Work instruction -> Set out exactly, line by line, the stretch of data below that begins at the line containing "mengumpulkan dan menginventarisir media cetak" and ends at the line containing "2000-an. Seperti Majalah", with both ends kept.

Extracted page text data
=== Begin Enclosure ===

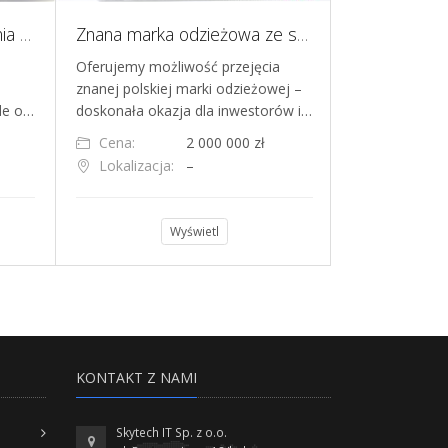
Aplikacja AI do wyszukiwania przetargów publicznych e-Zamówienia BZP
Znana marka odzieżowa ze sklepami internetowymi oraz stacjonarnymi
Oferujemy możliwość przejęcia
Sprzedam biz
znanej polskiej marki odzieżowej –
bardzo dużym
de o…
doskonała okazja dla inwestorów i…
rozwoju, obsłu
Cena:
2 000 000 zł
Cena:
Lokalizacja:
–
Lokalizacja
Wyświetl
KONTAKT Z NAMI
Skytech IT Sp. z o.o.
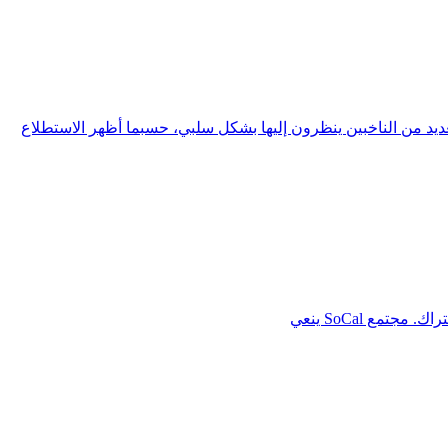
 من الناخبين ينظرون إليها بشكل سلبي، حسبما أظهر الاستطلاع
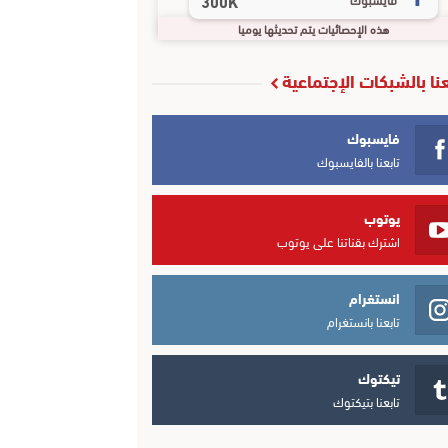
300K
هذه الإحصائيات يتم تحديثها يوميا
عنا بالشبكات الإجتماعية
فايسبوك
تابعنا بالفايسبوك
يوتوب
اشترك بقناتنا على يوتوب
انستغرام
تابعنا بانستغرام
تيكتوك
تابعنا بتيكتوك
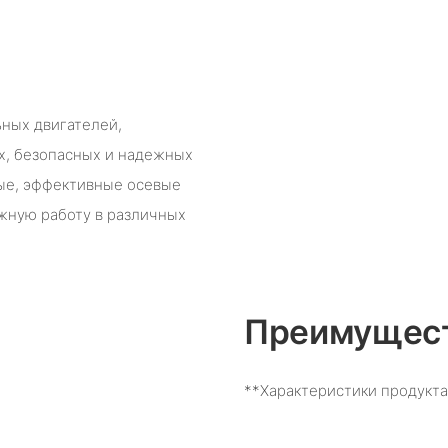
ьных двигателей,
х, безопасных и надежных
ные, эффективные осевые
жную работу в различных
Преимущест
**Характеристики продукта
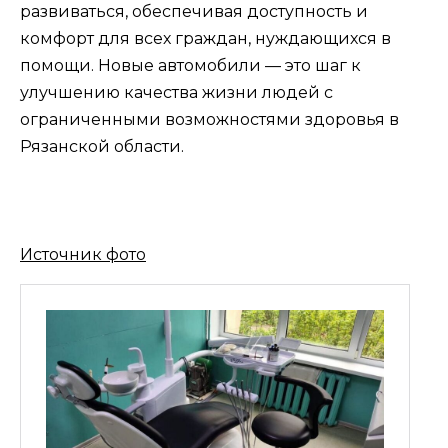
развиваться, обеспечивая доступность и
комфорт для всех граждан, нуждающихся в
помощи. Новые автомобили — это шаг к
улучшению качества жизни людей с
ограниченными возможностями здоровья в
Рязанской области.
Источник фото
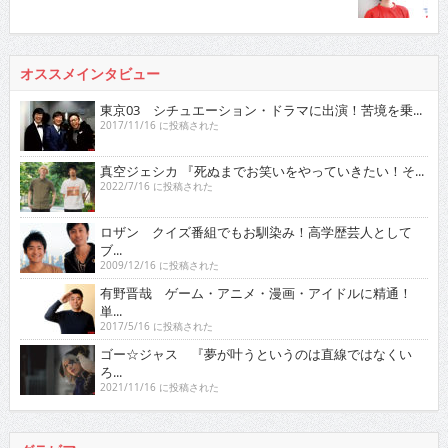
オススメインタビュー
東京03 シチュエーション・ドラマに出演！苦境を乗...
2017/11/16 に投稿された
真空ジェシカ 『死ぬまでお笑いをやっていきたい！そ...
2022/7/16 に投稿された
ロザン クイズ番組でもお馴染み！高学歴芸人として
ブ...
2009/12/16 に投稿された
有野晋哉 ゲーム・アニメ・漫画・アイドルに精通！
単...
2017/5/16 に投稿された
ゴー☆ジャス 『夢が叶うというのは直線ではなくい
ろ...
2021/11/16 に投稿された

=== End Enclosure ===
=== Begin Enclosure ===

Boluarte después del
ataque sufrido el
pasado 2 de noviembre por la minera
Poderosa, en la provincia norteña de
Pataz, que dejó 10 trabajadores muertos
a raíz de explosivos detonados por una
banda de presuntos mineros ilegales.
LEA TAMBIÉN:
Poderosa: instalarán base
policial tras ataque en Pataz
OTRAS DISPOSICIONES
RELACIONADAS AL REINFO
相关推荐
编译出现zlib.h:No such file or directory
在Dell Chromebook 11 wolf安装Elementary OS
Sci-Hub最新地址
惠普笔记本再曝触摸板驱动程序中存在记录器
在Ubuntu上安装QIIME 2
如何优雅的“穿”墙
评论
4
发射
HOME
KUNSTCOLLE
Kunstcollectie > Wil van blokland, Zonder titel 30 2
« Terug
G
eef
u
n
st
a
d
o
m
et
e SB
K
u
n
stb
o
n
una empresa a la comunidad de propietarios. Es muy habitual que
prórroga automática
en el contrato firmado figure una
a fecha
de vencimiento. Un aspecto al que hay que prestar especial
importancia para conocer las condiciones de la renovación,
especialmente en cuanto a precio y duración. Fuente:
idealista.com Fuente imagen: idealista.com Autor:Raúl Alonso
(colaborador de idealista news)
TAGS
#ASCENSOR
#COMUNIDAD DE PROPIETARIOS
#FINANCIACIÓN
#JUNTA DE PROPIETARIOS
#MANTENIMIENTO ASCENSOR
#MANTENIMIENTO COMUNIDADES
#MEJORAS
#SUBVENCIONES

=== End Enclosure ===
=== Begin Enclosure ===

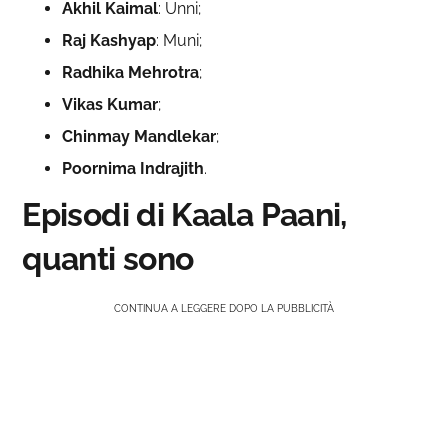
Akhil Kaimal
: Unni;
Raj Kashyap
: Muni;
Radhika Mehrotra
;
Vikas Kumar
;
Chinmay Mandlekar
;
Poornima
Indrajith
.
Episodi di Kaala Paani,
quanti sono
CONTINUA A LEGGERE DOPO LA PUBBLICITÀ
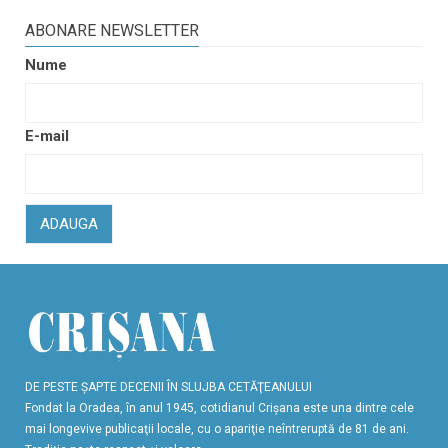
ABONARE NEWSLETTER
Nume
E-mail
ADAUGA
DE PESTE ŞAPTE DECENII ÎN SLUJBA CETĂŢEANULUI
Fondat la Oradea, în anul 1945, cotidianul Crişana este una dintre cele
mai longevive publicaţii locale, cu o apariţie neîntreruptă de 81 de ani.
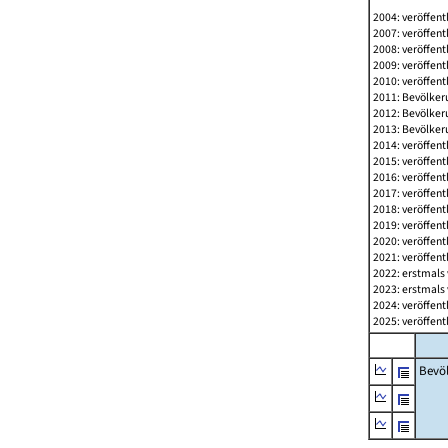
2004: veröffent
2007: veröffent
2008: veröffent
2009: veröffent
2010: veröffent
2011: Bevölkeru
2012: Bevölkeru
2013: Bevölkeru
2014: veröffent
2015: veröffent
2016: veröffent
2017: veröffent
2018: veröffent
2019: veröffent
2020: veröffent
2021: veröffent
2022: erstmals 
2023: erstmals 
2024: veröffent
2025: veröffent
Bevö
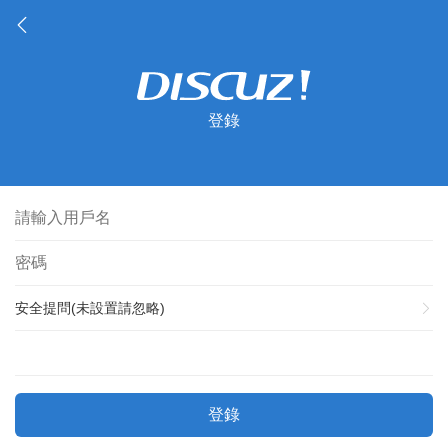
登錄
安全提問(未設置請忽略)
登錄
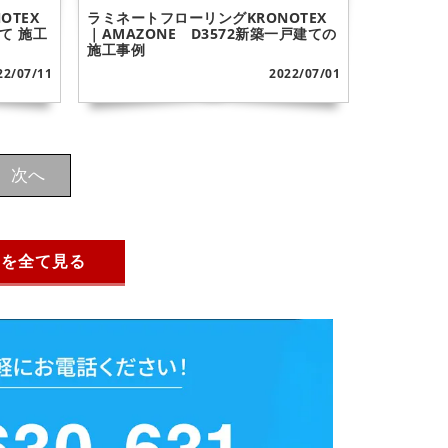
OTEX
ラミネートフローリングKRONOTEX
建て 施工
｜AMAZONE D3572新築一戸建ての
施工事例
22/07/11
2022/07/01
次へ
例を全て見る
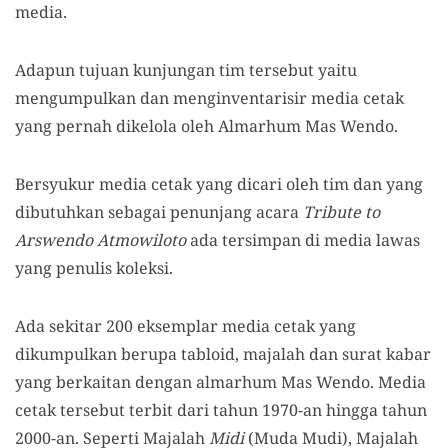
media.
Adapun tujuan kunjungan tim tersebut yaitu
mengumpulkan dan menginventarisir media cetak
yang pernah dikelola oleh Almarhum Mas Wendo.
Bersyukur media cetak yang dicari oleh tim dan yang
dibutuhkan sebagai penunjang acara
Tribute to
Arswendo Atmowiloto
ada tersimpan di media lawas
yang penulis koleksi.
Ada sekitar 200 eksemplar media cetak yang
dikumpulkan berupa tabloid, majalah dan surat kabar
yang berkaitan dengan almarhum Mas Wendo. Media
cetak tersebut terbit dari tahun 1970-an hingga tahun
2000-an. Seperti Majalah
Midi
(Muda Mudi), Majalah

=== End Enclosure ===

Answer below ->
mengumpulkan dan menginventarisir media cetak
yang pernah dikelola oleh Almarhum Mas Wendo.
Bersyukur media cetak yang dicari oleh tim dan yang
dibutuhkan sebagai penunjang acara
Tribute to
Arswendo Atmowiloto
ada tersimpan di media lawas
yang penulis koleksi.
Ada sekitar 200 eksemplar media cetak yang
dikumpulkan berupa tabloid, majalah dan surat kabar
yang berkaitan dengan almarhum Mas Wendo. Media
cetak tersebut terbit dari tahun 1970-an hingga tahun
2000-an. Seperti Majalah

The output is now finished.